» **DATA EXTRACT**:
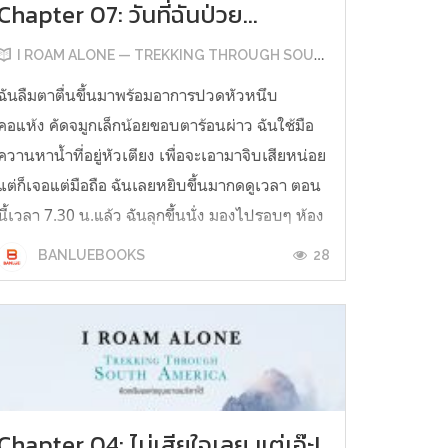
Chapter 07: วันที่ฉันป่วย...
I ROAM ALONE — TREKKING THROUGH SOUTH AMERICA
ฉันลืมตาตื่นขึ้นมาพร้อมอาการปวดหัวหนึบ
คอแห้ง คัดจมูกเล็กน้อยขอบตาร้อนผ่าว ฉันใช้มือ
ควานหาน้ำที่อยู่หัวเตียง เพื่อจะเอามาจิบเสียหน่อย
แต่ก็เจอแต่มือถือ ฉันเลยหยิบขึ้นมากดดูเวลา ตอน
นี้เวลา 7.30 น.แล้ว ฉันลุกขึ้นนั่ง มองไปรอบๆ ห้อง
มืดมีเพียงแสงสลัวๆ ผ่านม่านหน้าต่างสีเข้มเข้ามา
28
BANLUEBOOKS
คนอื่นในห้องอีกสามคนยัง...
Chapter 04: ไม่เสียใจเลย แต่เอ๊ะ!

» **YOUR ASSIGNMENT**: Reproduce exactly the lines from the one containing "มืดมีเพียงแสงส" through the last line of the records, both included, and nothing else.

» **YOUR SOLUTION**:
มืดมีเพียงแสงสลัวๆ ผ่านม่านหน้าต่างสีเข้มเข้ามา
28
BANLUEBOOKS
คนอื่นในห้องอีกสามคนยัง...
Chapter 04: ไม่เสียใจเลย แต่เอ๊ะ!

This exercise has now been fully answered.